The United Kingdom Clinical Pharmacy Association (UKCPA) is a non-profit organisation which actively develops clinical pharmacy practice in medicines management.

History 
The organisation was founded in Leicester in 1981 in response to a need to drive clinical pharmacy practice forward in the UK. The organisation is currently focused to support and encourage excellence, leadership and partnership within clinical pharmacy.

Functions 
The UKCPA supports pharmacy practitioners to develop and deliver clinical pharmacy.

The organisation provides the infrastructure to enable pharmacy practitioner peers to deliver professional education and training across a diverse range of practice interest areas (e.g. infection management, anticoagulation, diabetes/endocrinology, pain management, GP practice, critical care, etc).  The UKCPA is organised to build and support communities of practice around interest areas - practitioners can talk to each other on a daily basis in order to solve individual clinical problems or create systems, methods and guidelines to deal with clinical scenarios on a local, regional or even national basis.

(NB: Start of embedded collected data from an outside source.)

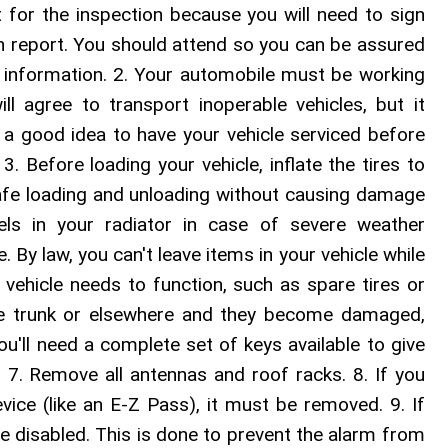
 for the inspection because you will need to sign
tion report. You should attend so you can be assured
y information. 2. Your automobile must be working
l agree to transport inoperable vehicles, but it
's a good idea to have your vehicle serviced before
. Before loading your vehicle, inflate the tires to
fe loading and unloading without causing damage
vels in your radiator in case of severe weather
. By law, you can't leave items in your vehicle while
r vehicle needs to function, such as spare tires or
the trunk or elsewhere and they become damaged,
ou'll need a complete set of keys available to give
. 7. Remove all antennas and roof racks. 8. If you
ice (like an E-Z Pass), it must be removed. 9. If
be disabled. This is done to prevent the alarm from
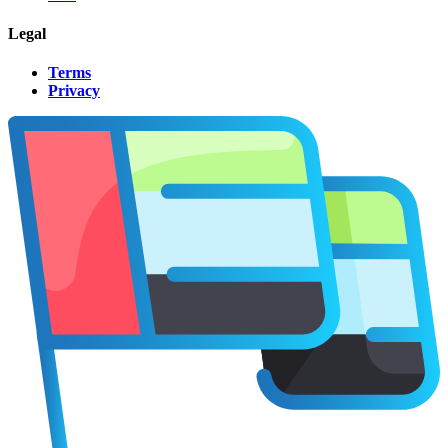
Legal
Terms
Privacy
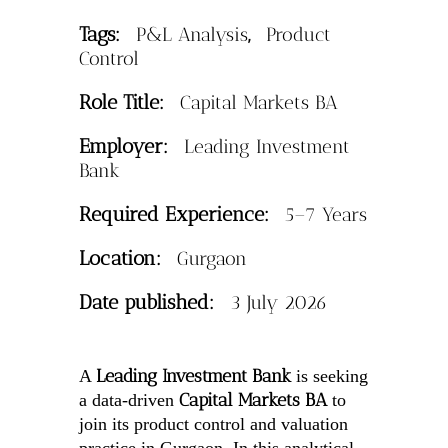
Tags:
,
P&L Analysis
Product
Control
Role Title:
Capital Markets BA
Employer:
Leading Investment
Bank
Required Experience:
5–7 Years
Location:
Gurgaon
Date published:
3 July 2026
Leading Investment Bank
A
is seeking
Capital Markets BA
a data-driven
to
join its product control and valuation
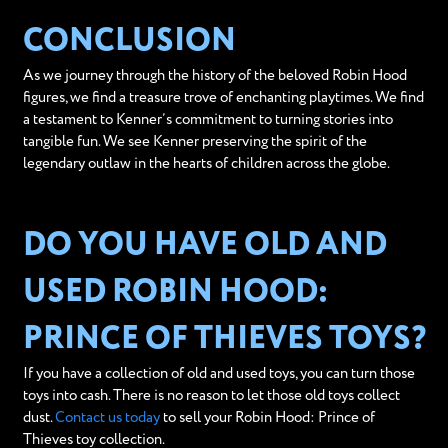
CONCLUSION
As we journey through the history of the beloved Robin Hood
figures, we find a treasure trove of enchanting playtimes. We find
a testament to Kenner’s commitment to turning stories into
tangible fun. We see Kenner preserving the spirit of the
legendary outlaw in the hearts of children across the globe.
DO YOU HAVE OLD AND
USED ROBIN HOOD:
PRINCE OF THIEVES TOYS?
If you have a collection of old and used toys, you can turn those
toys into cash. There is no reason to let those old toys collect
dust.
Contact us today
to sell your Robin Hood: Prince of
Thieves toy collection.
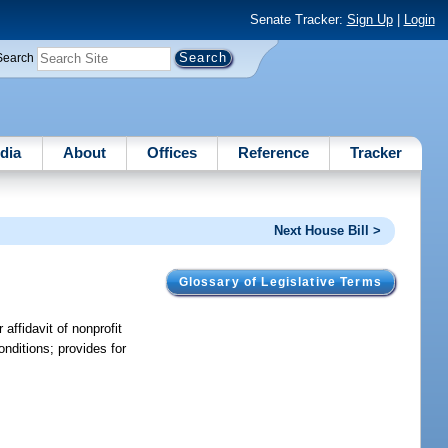
Senate Tracker:
Sign Up
|
Login
Search
dia
About
Offices
Reference
Tracker
Next House Bill >
Glossary of Legislative Terms
 affidavit of nonprofit
nditions; provides for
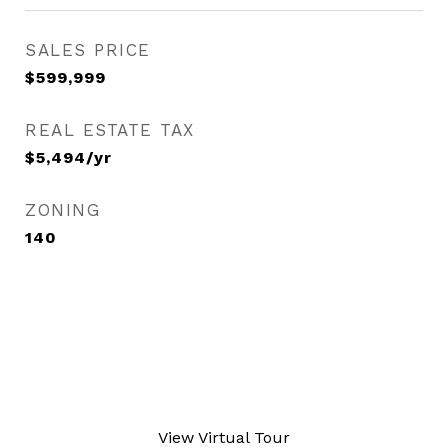
SALES PRICE
$599,999
REAL ESTATE TAX
$5,494/yr
ZONING
140
View Virtual Tour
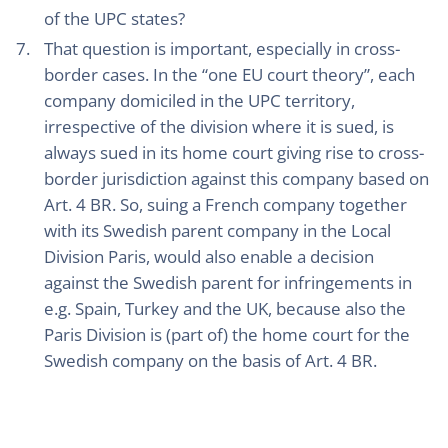
of the UPC states?
That question is important, especially in cross-
border cases. In the “one EU court theory”, each
company domiciled in the UPC territory,
irrespective of the division where it is sued, is
always sued in its home court giving rise to cross-
border jurisdiction against this company based on
Art. 4 BR. So, suing a French company together
with its Swedish parent company in the Local
Division Paris, would also enable a decision
against the Swedish parent for infringements in
e.g. Spain, Turkey and the UK, because also the
Paris Division is (part of) the home court for the
Swedish company on the basis of Art. 4 BR.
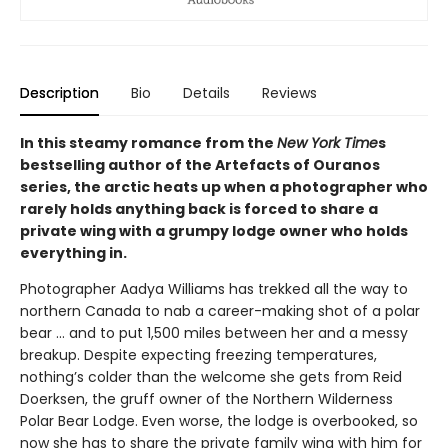
Description
Bio
Details
Reviews
In this steamy romance from the
New York Time
s
bestselling author of the Artefacts of Ouranos
series, the arctic heats up when a photographer who
rarely holds anything back is forced to share a
private wing with a grumpy lodge owner who holds
everything in.
Photographer Aadya Williams has trekked all the way to
northern Canada to nab a career-making shot of a polar
bear ... and to put 1,500 miles between her and a messy
breakup. Despite expecting freezing temperatures,
nothing’s colder than the welcome she gets from Reid
Doerksen, the gruff owner of the Northern Wilderness
Polar Bear Lodge. Even worse, the lodge is overbooked, so
now she has to share the private family wing with him for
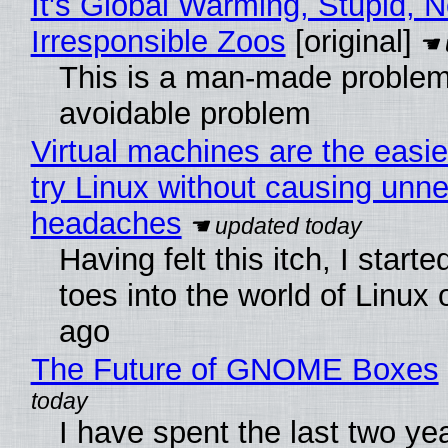
It's Global Warming, Stupid, N
Irresponsible Zoos
[original]
This is a man-made problem
avoidable problem
Virtual machines are the easie
try Linux without causing unn
headaches
Having felt this itch, I start
toes into the world of Linux 
ago
The Future of GNOME Boxes
I have spent the last two ye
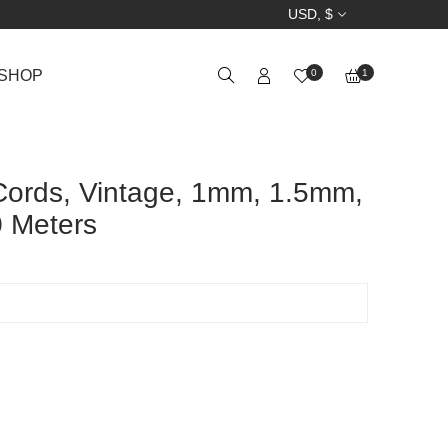
USD, $
SHOP
0
1
Cords, Vintage, 1mm, 1.5mm,
 Meters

The UKCPA holds education and training events throughout the UK. The content is provided by coal face clinical practitioners and targeted at various levels of practice, from beginners to expert. The events are accredited by the Royal Pharmaceutical Society.  Peer-reviewed research posters are displayed at annual conference.

The UKCPA draws on its membership to provide expertise on the use of medicines to national organisations such as NICE, the Department of Health the MHRA, and other professional organisations. 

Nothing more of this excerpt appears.